Une capsule de détergent bleue, rouge et blanche.

Des adolescents publient sur les médias sociaux des images d’eux en train de mordre dans des sachets de détergent. Photo: Associated Press / Pat Sullivan

La Presse canadienne

Au Québec comme aux États-Unis, le nombre de personnes de plus de cinq ans qui se sont intoxiquées avec du détergent en sachet a augmenté depuis quelques années.

Les chercheurs de l’hôpital pédiatrique Nationwide, dans l’Ohio, ont constaté une forte augmentation des expositions à ces détergents chez les personnes de plus de six ans entre 2012 et 2017. Deux enfants de moins de deux ans sont morts pendant cette période.

La situation est similaire au Québec. Des données fournies par le Centre antipoison révèlent que le nombre de cas d’exposition à ces détergents a presque quintuplé en quatre ans, passant de huit chez les plus de cinq ans en 2014 à 38 en 2018.

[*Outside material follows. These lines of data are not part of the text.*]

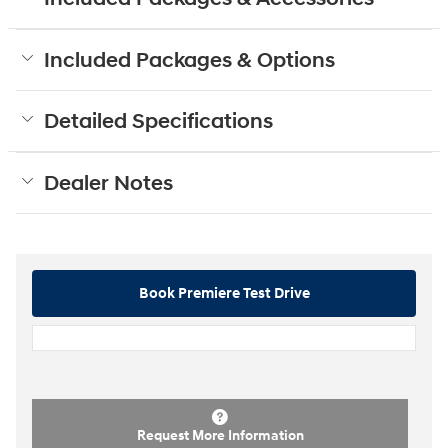
Included Packages & Options
Detailed Specifications
Dealer Notes
Book Premiere Test Drive
Request More Information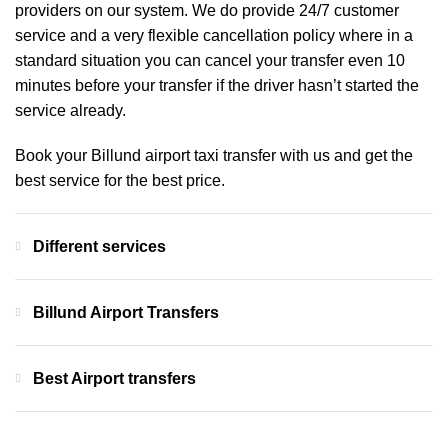
providers on our system. We do provide 24/7 customer
service and a very flexible cancellation policy where in a
standard situation you can cancel your transfer even 10
minutes before your transfer if the driver hasn’t started the
service already.
Book your Billund airport taxi transfer with us and get the
best service for the best price.
Different services
Billund Airport Transfers
Best Airport transfers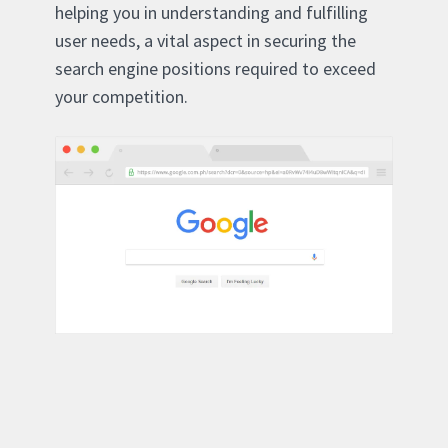
helping you in understanding and fulfilling
user needs, a vital aspect in securing the
search engine positions required to exceed
your competition.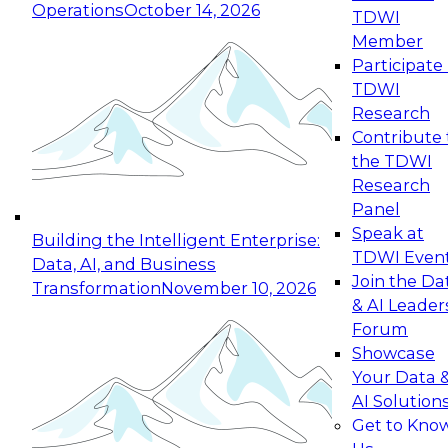
Operations
October 14, 2026
TDWI
Expert Panel: Reinventing Data Management
Member
for Enterprise Innovation
Participate 
TDWI
October 19, 2026
Research
This session focuses on how to modernize by
Contribute 
taking advantage of the latest technologies,
the TDWI
cloud data platforms and services, and best
Research
practices.
Panel
Speak at
Building the Intelligent Enterprise:
TDWI Even
Data, AI, and Business
Join the Da
Transformation
November 10, 2026
& AI Leader
Expert Panel: Building Generative and Agentic
Forum
Applications: From Data Foundations to Real-
Showcase
World Impact
Your Data 
November 9, 2026
AI Solution
Join this Expert Panel to learn how your
Get to Kno
organization can advance from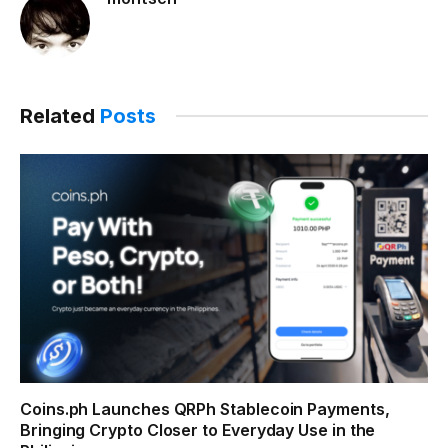
Related
Posts
Coins.ph Launches QRPh Stablecoin Payments,
Bringing Crypto Closer to Everyday Use in the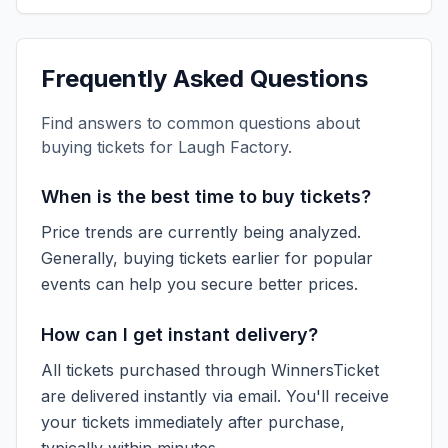
Frequently Asked Questions
Find answers to common questions about
buying tickets for
Laugh Factory
.
When is the best time to buy tickets?
Price trends are currently being analyzed.
Generally, buying tickets earlier for popular
events can help you secure better prices.
How can I get instant delivery?
All tickets purchased through WinnersTicket
are delivered instantly via email. You'll receive
your tickets immediately after purchase,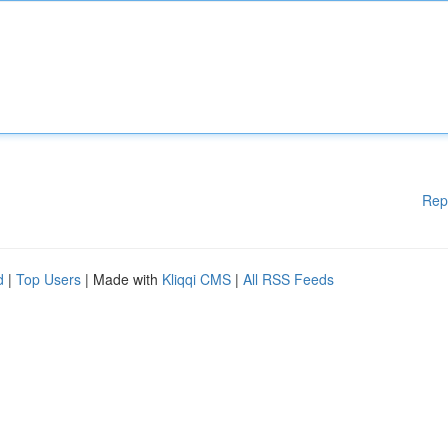
Rep
d
|
Top Users
| Made with
Kliqqi CMS
|
All RSS Feeds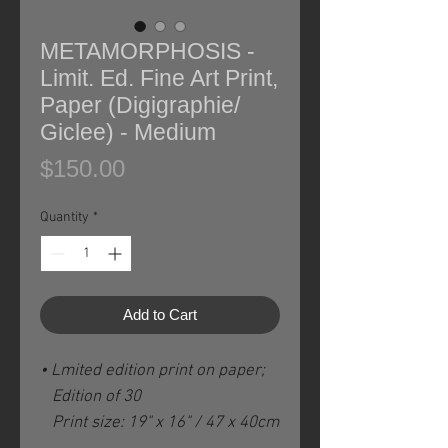
METAMORPHOSIS -
Limit. Ed. Fine Art Print,
Paper (Digigraphie/
Giclee) - Medium
Price
$150.00
Quantity
*
Add to Cart
• Lmited edition print on paper;
Edition of 30
Print size: 19" x 16" / 47 x 40cm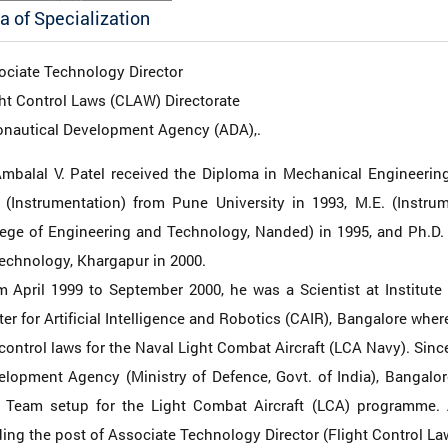
a of Specialization
ociate Technology Director
ht Control Laws (CLAW) Directorate
onautical Development Agency (ADA),.
Ambalal V. Patel received the Diploma in Mechanical Engineerin
. (Instrumentation) from Pune University in 1993, M.E. (Instr
lege of Engineering and Technology, Nanded) in 1995, and Ph.D. 
echnology, Khargapur in 2000.
 April 1999 to September 2000, he was a Scientist at Institute 
er for Artificial Intelligence and Robotics (CAIR), Bangalore wh
control laws for the Naval Light Combat Aircraft (LCA Navy). Since
elopment Agency (Ministry of Defence, Govt. of India), Bangalo
 Team setup for the Light Combat Aircraft (LCA) programme. A
ing the post of Associate Technology Director (Flight Control L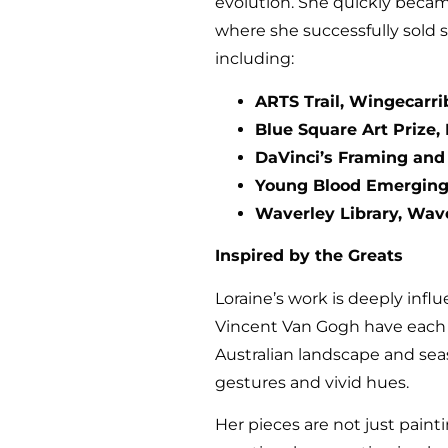
evolution. She quickly became
where she successfully sold 
including:
ARTS Trail, Wingecarri
Blue Square Art Prize, 
DaVinci’s Framing and F
Young Blood Emerging 
Waverley Library, Wave
Inspired by the Greats
Loraine’s work is deeply infl
Vincent Van Gogh have each pl
Australian landscape and se
gestures and vivid hues.
Her pieces are not just paint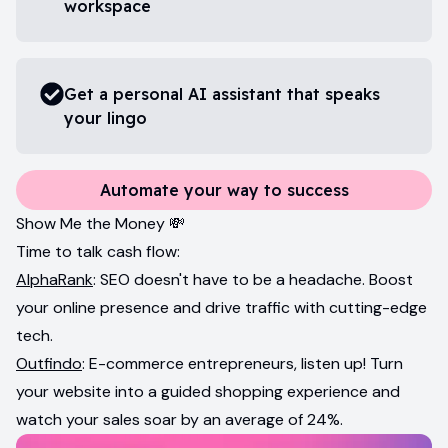
workspace
Get a personal AI assistant that speaks
your lingo
Automate your way to success
Show Me the Money 💸
Time to talk cash flow:
AlphaRank
: SEO doesn't have to be a headache. Boost
your online presence and drive traffic with cutting-edge
tech.
Outfindo
: E-commerce entrepreneurs, listen up! Turn
your website into a guided shopping experience and
watch your sales soar by an average of 24%.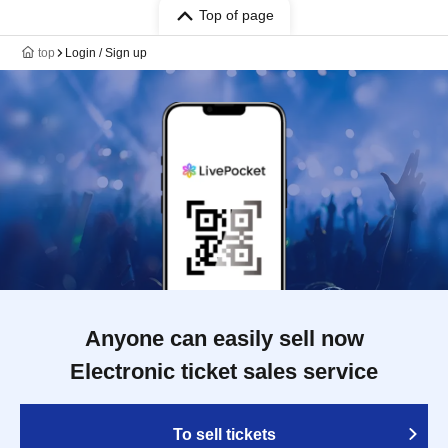
Top of page
top
Login / Sign up
Anyone can easily sell now
Electronic ticket sales service
To sell tickets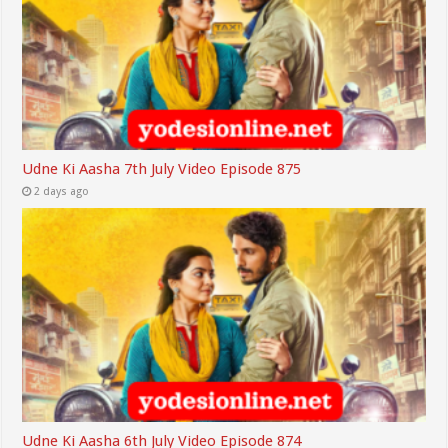
Udne Ki Aasha 7th July Video Episode 875
2 days ago
Udne Ki Aasha 6th July Video Episode 874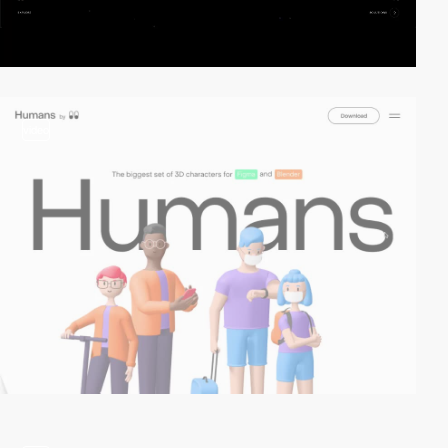
video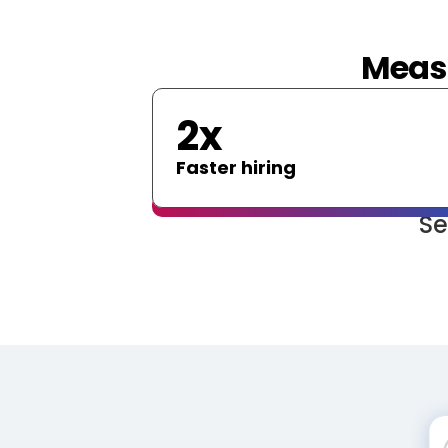
Measu
2x
Faster hiring
Se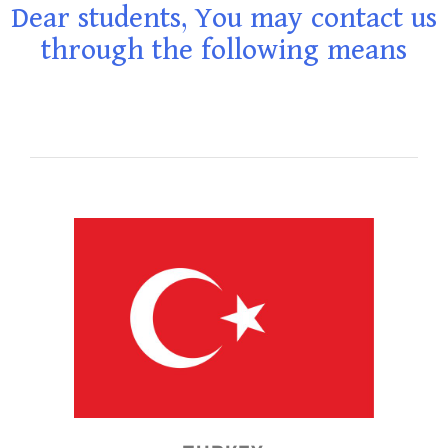
Dear students, You may contact us
through the following means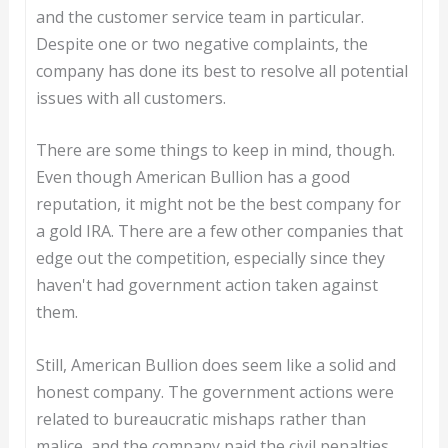
and the customer service team in particular.
Despite one or two negative complaints, the
company has done its best to resolve all potential
issues with all customers.
There are some things to keep in mind, though.
Even though American Bullion has a good
reputation, it might not be the best company for
a gold IRA. There are a few other companies that
edge out the competition, especially since they
haven't had government action taken against
them.
Still, American Bullion does seem like a solid and
honest company. The government actions were
related to bureaucratic mishaps rather than
malice, and the company paid the civil penalties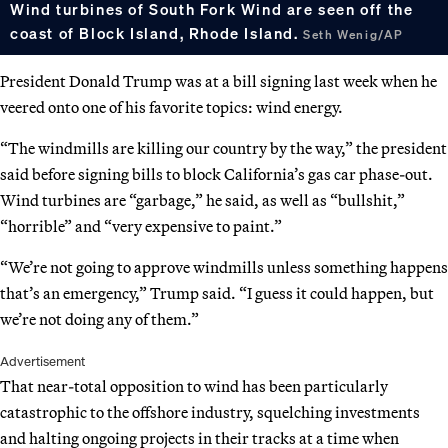
Wind turbines of South Fork Wind are seen off the
coast of Block Island, Rhode Island.
Seth Wenig/AP
President Donald Trump was at a bill signing last week when he
veered onto one of his favorite topics: wind energy.
“The windmills are killing our country by the way,” the president
said before signing bills to block California’s gas car phase-out.
Wind turbines are “garbage,” he said, as well as “bullshit,”
“horrible” and “very expensive to paint.”
“We’re not going to approve windmills unless something happens
that’s an emergency,” Trump said. “I guess it could happen, but
we’re not doing any of them.”
Advertisement
That near-total opposition to wind has been particularly
catastrophic to the offshore industry, squelching investments
and halting ongoing projects in their tracks at a time when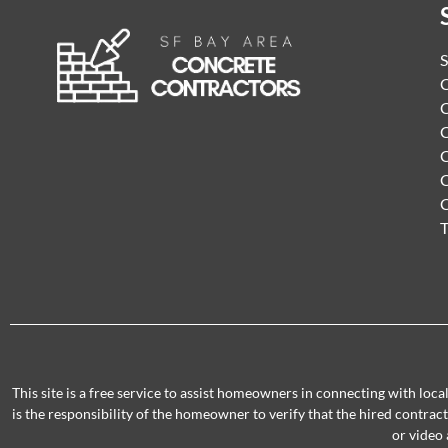
S
C
C
C
C
C
T
This site is a free service to assist homeowners in connecting with loc
is the responsibility of the homeowner to verify that the hired contra
or video 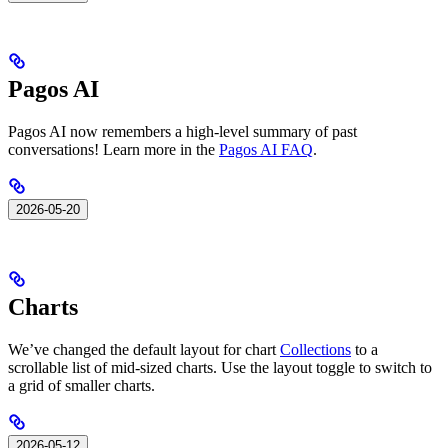
Pagos AI
Pagos AI now remembers a high-level summary of past
conversations! Learn more in the
Pagos AI FAQ
.
2026-05-20
Charts
We’ve changed the default layout for chart
Collections
to a
scrollable list of mid-sized charts. Use the layout toggle to switch to
a grid of smaller charts.
2026-05-12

Ces sachets sont arrivés sur le marché en 2012. Leur présentation colorée les rendait attrayants et on a rapporté plusieurs cas d’enfants empoisonnés après les avoir croqués. Les produits chimiques toxiques qu’ils contiennent peuvent interférer avec le système nerveux central et le système respiratoire. Ils peuvent aussi causer des blessures graves aux yeux et aux poumons.

Puis, à la fin de 2017, le « Tide Pod challenge » a fait surface : des adolescents se mettaient au défi de mordre dans ces sachets et de mettre les images en ligne sur les réseaux sociaux.

« C’est difficile pour moi de dire ce qui est derrière [cette augmentation], puisqu’on ne peut pas distinguer ce qui est 8 ans de ce qui est 18 ans, a commenté la directrice médicale du Centre antipoison, la docteure Maude St-Onge. Mais certainement le  »Tide Pod challenge » est un phénomène dont l’envergure augmentait et pour lequel on a envoyé plusieurs messages de prévention. […] L’idéal est de ne pas avoir ces produits-là à la maison si on est capables d’utiliser autre chose. »

En revanche, les expositions chez les moins de cinq ans ont reculé de près de 34 %, passant de 148 à 98, un phénomène que la docteure St-Onge juge « encourageant ».

Aux États-Unis, le nombre d’enfants qui se sont empoisonnés a chuté de 18 % entre 2015 et 2017, une réduction à propos de laquelle les auteurs d’une nouvelle étude disent qu’on « peut faire mieux.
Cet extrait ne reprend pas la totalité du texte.